== DATA ==
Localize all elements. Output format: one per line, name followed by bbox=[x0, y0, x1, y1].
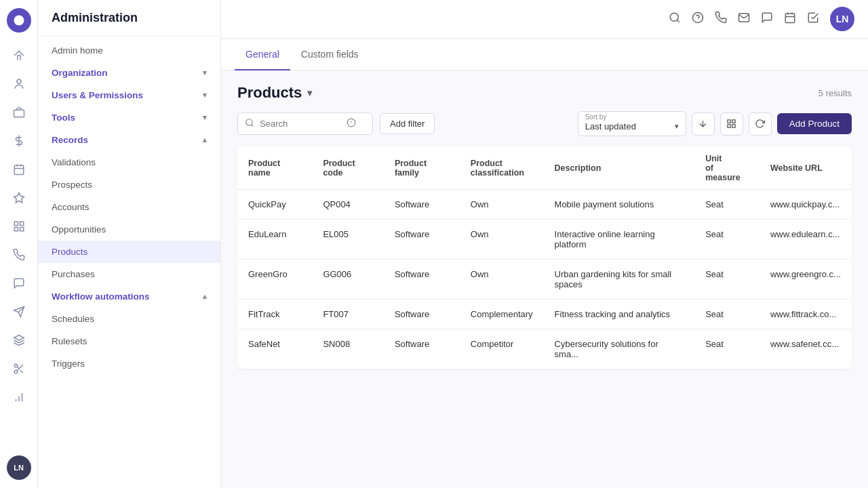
sidebar-accounts-label: Accounts bbox=[52, 202, 90, 212]
sidebar-item-prospects[interactable]: Prospects bbox=[38, 174, 220, 196]
nav-send-icon[interactable] bbox=[7, 300, 31, 324]
nav-people-icon[interactable] bbox=[7, 72, 31, 96]
table-row[interactable]: FitTrack FT007 Software Complementary Fi… bbox=[237, 300, 852, 329]
sidebar-item-purchases[interactable]: Purchases bbox=[38, 263, 220, 285]
sidebar: Administration Admin home Organization ▾… bbox=[38, 0, 221, 488]
cell-product-code: QP004 bbox=[312, 190, 384, 220]
view-toggle-button[interactable] bbox=[720, 113, 743, 136]
products-title-text: Products bbox=[237, 84, 302, 102]
tab-custom-fields[interactable]: Custom fields bbox=[290, 39, 370, 70]
svg-point-24 bbox=[670, 13, 678, 21]
sort-direction-button[interactable] bbox=[692, 113, 715, 136]
cell-product-family: Software bbox=[384, 260, 460, 300]
products-table: Product name Product code Product family… bbox=[237, 147, 852, 369]
sidebar-item-triggers[interactable]: Triggers bbox=[38, 352, 220, 375]
sidebar-item-accounts[interactable]: Accounts bbox=[38, 196, 220, 218]
table-row[interactable]: SafeNet SN008 Software Competitor Cybers… bbox=[237, 329, 852, 369]
nav-calendar-icon[interactable] bbox=[7, 157, 31, 182]
nav-scissors-icon[interactable] bbox=[7, 357, 31, 381]
cell-url: www.edulearn.c... bbox=[760, 220, 852, 260]
sidebar-section-admin: Admin home Organization ▾ Users & Permis… bbox=[38, 37, 220, 378]
cell-product-classification: Own bbox=[460, 260, 544, 300]
topbar-help-icon[interactable] bbox=[692, 12, 704, 27]
products-title: Products ▾ bbox=[237, 84, 312, 102]
nav-dollar-icon[interactable] bbox=[7, 129, 31, 153]
products-dropdown-arrow[interactable]: ▾ bbox=[307, 87, 312, 98]
chevron-down-icon: ▾ bbox=[203, 91, 207, 100]
info-icon[interactable] bbox=[347, 118, 356, 129]
col-url: Website URL bbox=[760, 147, 852, 190]
refresh-button[interactable] bbox=[749, 113, 772, 136]
svg-point-1 bbox=[17, 79, 21, 83]
add-product-button[interactable]: Add Product bbox=[777, 113, 852, 134]
search-box[interactable] bbox=[237, 113, 373, 135]
nav-briefcase-icon[interactable] bbox=[7, 100, 31, 125]
sidebar-users-permissions-label: Users & Permissions bbox=[52, 90, 143, 100]
topbar-phone-icon[interactable] bbox=[715, 12, 727, 27]
cell-product-classification: Own bbox=[460, 220, 544, 260]
svg-rect-4 bbox=[14, 165, 24, 175]
table-body: QuickPay QP004 Software Own Mobile payme… bbox=[237, 190, 852, 369]
nav-grid-icon[interactable] bbox=[7, 214, 31, 239]
nav-star-icon[interactable] bbox=[7, 186, 31, 210]
search-input[interactable] bbox=[260, 119, 341, 129]
svg-rect-12 bbox=[20, 228, 23, 231]
nav-chat-icon[interactable] bbox=[7, 271, 31, 296]
sidebar-rulesets-label: Rulesets bbox=[52, 336, 87, 346]
sidebar-workflow-label: Workflow automations bbox=[52, 291, 150, 302]
cell-url: www.quickpay.c... bbox=[760, 190, 852, 220]
cell-unit: Seat bbox=[694, 220, 760, 260]
user-initials: LN bbox=[14, 464, 24, 472]
cell-product-code: EL005 bbox=[312, 220, 384, 260]
topbar-chat-icon[interactable] bbox=[761, 12, 773, 27]
cell-unit: Seat bbox=[694, 329, 760, 369]
topbar-calendar-icon[interactable] bbox=[784, 12, 796, 27]
col-product-name: Product name bbox=[237, 147, 312, 190]
tab-general[interactable]: General bbox=[235, 39, 290, 70]
nav-layers-icon[interactable] bbox=[7, 328, 31, 352]
add-filter-button[interactable]: Add filter bbox=[380, 113, 435, 134]
chevron-down-icon: ▾ bbox=[203, 68, 207, 77]
sidebar-item-users-permissions[interactable]: Users & Permissions ▾ bbox=[38, 84, 220, 106]
cell-unit: Seat bbox=[694, 190, 760, 220]
sidebar-item-workflow-automations[interactable]: Workflow automations ▴ bbox=[38, 285, 220, 308]
results-count: 5 results bbox=[818, 88, 852, 98]
sidebar-triggers-label: Triggers bbox=[52, 359, 85, 369]
nav-phone-icon[interactable] bbox=[7, 243, 31, 267]
sidebar-item-validations[interactable]: Validations bbox=[38, 151, 220, 174]
svg-marker-8 bbox=[14, 193, 24, 203]
nav-home-icon[interactable] bbox=[7, 43, 31, 68]
svg-rect-39 bbox=[732, 120, 735, 123]
sidebar-item-products[interactable]: Products bbox=[38, 241, 220, 263]
sidebar-opportunities-label: Opportunities bbox=[52, 224, 106, 235]
sidebar-prospects-label: Prospects bbox=[52, 180, 92, 190]
sidebar-item-admin-home[interactable]: Admin home bbox=[38, 39, 220, 62]
topbar-search-icon[interactable] bbox=[669, 12, 681, 27]
table-row[interactable]: EduLearn EL005 Software Own Interactive … bbox=[237, 220, 852, 260]
svg-marker-15 bbox=[14, 336, 24, 341]
sidebar-header: Administration bbox=[38, 0, 220, 37]
sidebar-item-tools[interactable]: Tools ▾ bbox=[38, 106, 220, 129]
cell-description: Interactive online learning platform bbox=[544, 220, 695, 260]
user-avatar-icon[interactable]: LN bbox=[7, 455, 31, 480]
app-logo[interactable] bbox=[7, 8, 31, 33]
products-header: Products ▾ 5 results bbox=[237, 84, 852, 102]
topbar-tasks-icon[interactable] bbox=[807, 12, 819, 27]
table-row[interactable]: GreenGro GG006 Software Own Urban garden… bbox=[237, 260, 852, 300]
sidebar-item-records[interactable]: Records ▴ bbox=[38, 129, 220, 151]
cell-url: www.safenet.cc... bbox=[760, 329, 852, 369]
sidebar-item-opportunities[interactable]: Opportunities bbox=[38, 218, 220, 241]
topbar-user-avatar[interactable]: LN bbox=[830, 7, 854, 31]
svg-rect-2 bbox=[14, 110, 24, 117]
sidebar-item-rulesets[interactable]: Rulesets bbox=[38, 330, 220, 352]
cell-product-name: EduLearn bbox=[237, 220, 312, 260]
sidebar-item-organization[interactable]: Organization ▾ bbox=[38, 62, 220, 84]
cell-description: Urban gardening kits for small spaces bbox=[544, 260, 695, 300]
cell-description: Fitness tracking and analytics bbox=[544, 300, 695, 329]
sidebar-item-schedules[interactable]: Schedules bbox=[38, 308, 220, 330]
table-row[interactable]: QuickPay QP004 Software Own Mobile payme… bbox=[237, 190, 852, 220]
topbar-mail-icon[interactable] bbox=[738, 12, 750, 27]
sort-select[interactable]: Sort by Last updated ▾ bbox=[578, 111, 686, 136]
nav-bar-chart-icon[interactable] bbox=[7, 385, 31, 409]
svg-rect-40 bbox=[732, 125, 735, 127]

== WORK INSTRUCTIONS ==
Set the records down again exactly, and omit any picture in them.

== WRITTEN ANSWER ==
Localize all elements. Output format: one per line, name followed by bbox=[x0, y0, x1, y1].
sidebar-accounts-label: Accounts bbox=[52, 202, 90, 212]
sidebar-item-prospects[interactable]: Prospects bbox=[38, 174, 220, 196]
nav-send-icon[interactable] bbox=[7, 300, 31, 324]
nav-people-icon[interactable] bbox=[7, 72, 31, 96]
table-row[interactable]: FitTrack FT007 Software Complementary Fi… bbox=[237, 300, 852, 329]
sidebar-item-purchases[interactable]: Purchases bbox=[38, 263, 220, 285]
sidebar: Administration Admin home Organization ▾… bbox=[38, 0, 221, 488]
cell-product-code: QP004 bbox=[312, 190, 384, 220]
view-toggle-button[interactable] bbox=[720, 113, 743, 136]
products-title-text: Products bbox=[237, 84, 302, 102]
tab-custom-fields[interactable]: Custom fields bbox=[290, 39, 370, 70]
svg-point-24 bbox=[670, 13, 678, 21]
sort-direction-button[interactable] bbox=[692, 113, 715, 136]
cell-product-family: Software bbox=[384, 260, 460, 300]
products-table: Product name Product code Product family… bbox=[237, 147, 852, 369]
sidebar-item-triggers[interactable]: Triggers bbox=[38, 352, 220, 375]
sidebar-item-accounts[interactable]: Accounts bbox=[38, 196, 220, 218]
table-row[interactable]: SafeNet SN008 Software Competitor Cybers… bbox=[237, 329, 852, 369]
nav-calendar-icon[interactable] bbox=[7, 157, 31, 182]
nav-scissors-icon[interactable] bbox=[7, 357, 31, 381]
cell-url: www.edulearn.c... bbox=[760, 220, 852, 260]
sidebar-section-admin: Admin home Organization ▾ Users & Permis… bbox=[38, 37, 220, 378]
cell-product-classification: Own bbox=[460, 260, 544, 300]
topbar-help-icon[interactable] bbox=[692, 12, 704, 27]
products-title: Products ▾ bbox=[237, 84, 312, 102]
nav-dollar-icon[interactable] bbox=[7, 129, 31, 153]
products-dropdown-arrow[interactable]: ▾ bbox=[307, 87, 312, 98]
chevron-down-icon: ▾ bbox=[203, 91, 207, 100]
info-icon[interactable] bbox=[347, 118, 356, 129]
col-url: Website URL bbox=[760, 147, 852, 190]
refresh-button[interactable] bbox=[749, 113, 772, 136]
svg-point-1 bbox=[17, 79, 21, 83]
add-product-button[interactable]: Add Product bbox=[777, 113, 852, 134]
search-box[interactable] bbox=[237, 113, 373, 135]
nav-briefcase-icon[interactable] bbox=[7, 100, 31, 125]
sidebar-users-permissions-label: Users & Permissions bbox=[52, 90, 143, 100]
topbar-phone-icon[interactable] bbox=[715, 12, 727, 27]
cell-product-classification: Own bbox=[460, 220, 544, 260]
svg-rect-4 bbox=[14, 165, 24, 175]
table-body: QuickPay QP004 Software Own Mobile payme… bbox=[237, 190, 852, 369]
nav-grid-icon[interactable] bbox=[7, 214, 31, 239]
nav-star-icon[interactable] bbox=[7, 186, 31, 210]
search-input[interactable] bbox=[260, 119, 341, 129]
svg-rect-12 bbox=[20, 228, 23, 231]
nav-chat-icon[interactable] bbox=[7, 271, 31, 296]
sidebar-rulesets-label: Rulesets bbox=[52, 336, 87, 346]
sidebar-workflow-label: Workflow automations bbox=[52, 291, 150, 302]
cell-url: www.quickpay.c... bbox=[760, 190, 852, 220]
cell-unit: Seat bbox=[694, 220, 760, 260]
user-initials: LN bbox=[14, 464, 24, 472]
cell-product-code: EL005 bbox=[312, 220, 384, 260]
topbar-chat-icon[interactable] bbox=[761, 12, 773, 27]
cell-unit: Seat bbox=[694, 329, 760, 369]
topbar-calendar-icon[interactable] bbox=[784, 12, 796, 27]
col-product-name: Product name bbox=[237, 147, 312, 190]
tab-general[interactable]: General bbox=[235, 39, 290, 70]
nav-layers-icon[interactable] bbox=[7, 328, 31, 352]
add-filter-button[interactable]: Add filter bbox=[380, 113, 435, 134]
chevron-down-icon: ▾ bbox=[203, 68, 207, 77]
sidebar-item-users-permissions[interactable]: Users & Permissions ▾ bbox=[38, 84, 220, 106]
cell-unit: Seat bbox=[694, 190, 760, 220]
sidebar-item-workflow-automations[interactable]: Workflow automations ▴ bbox=[38, 285, 220, 308]
results-count: 5 results bbox=[818, 88, 852, 98]
sidebar-triggers-label: Triggers bbox=[52, 359, 85, 369]
nav-phone-icon[interactable] bbox=[7, 243, 31, 267]
sidebar-item-validations[interactable]: Validations bbox=[38, 151, 220, 174]
svg-marker-8 bbox=[14, 193, 24, 203]
nav-home-icon[interactable] bbox=[7, 43, 31, 68]
svg-rect-39 bbox=[732, 120, 735, 123]
sidebar-item-products[interactable]: Products bbox=[38, 241, 220, 263]
sidebar-opportunities-label: Opportunities bbox=[52, 224, 106, 235]
sidebar-prospects-label: Prospects bbox=[52, 180, 92, 190]
sidebar-item-admin-home[interactable]: Admin home bbox=[38, 39, 220, 62]
topbar-search-icon[interactable] bbox=[669, 12, 681, 27]
table-row[interactable]: EduLearn EL005 Software Own Interactive … bbox=[237, 220, 852, 260]
svg-marker-15 bbox=[14, 336, 24, 341]
sidebar-header: Administration bbox=[38, 0, 220, 37]
sidebar-item-tools[interactable]: Tools ▾ bbox=[38, 106, 220, 129]
cell-description: Interactive online learning platform bbox=[544, 220, 695, 260]
user-avatar-icon[interactable]: LN bbox=[7, 455, 31, 480]
app-logo[interactable] bbox=[7, 8, 31, 33]
products-header: Products ▾ 5 results bbox=[237, 84, 852, 102]
topbar-tasks-icon[interactable] bbox=[807, 12, 819, 27]
table-row[interactable]: GreenGro GG006 Software Own Urban garden… bbox=[237, 260, 852, 300]
sidebar-item-records[interactable]: Records ▴ bbox=[38, 129, 220, 151]
cell-url: www.safenet.cc... bbox=[760, 329, 852, 369]
sidebar-item-opportunities[interactable]: Opportunities bbox=[38, 218, 220, 241]
topbar-user-avatar[interactable]: LN bbox=[830, 7, 854, 31]
svg-rect-2 bbox=[14, 110, 24, 117]
sidebar-item-rulesets[interactable]: Rulesets bbox=[38, 330, 220, 352]
cell-product-name: EduLearn bbox=[237, 220, 312, 260]
sidebar-item-organization[interactable]: Organization ▾ bbox=[38, 62, 220, 84]
cell-description: Urban gardening kits for small spaces bbox=[544, 260, 695, 300]
cell-description: Fitness tracking and analytics bbox=[544, 300, 695, 329]
sidebar-item-schedules[interactable]: Schedules bbox=[38, 308, 220, 330]
table-row[interactable]: QuickPay QP004 Software Own Mobile payme… bbox=[237, 190, 852, 220]
topbar-mail-icon[interactable] bbox=[738, 12, 750, 27]
sort-select[interactable]: Sort by Last updated ▾ bbox=[578, 111, 686, 136]
nav-bar-chart-icon[interactable] bbox=[7, 385, 31, 409]
svg-rect-40 bbox=[732, 125, 735, 127]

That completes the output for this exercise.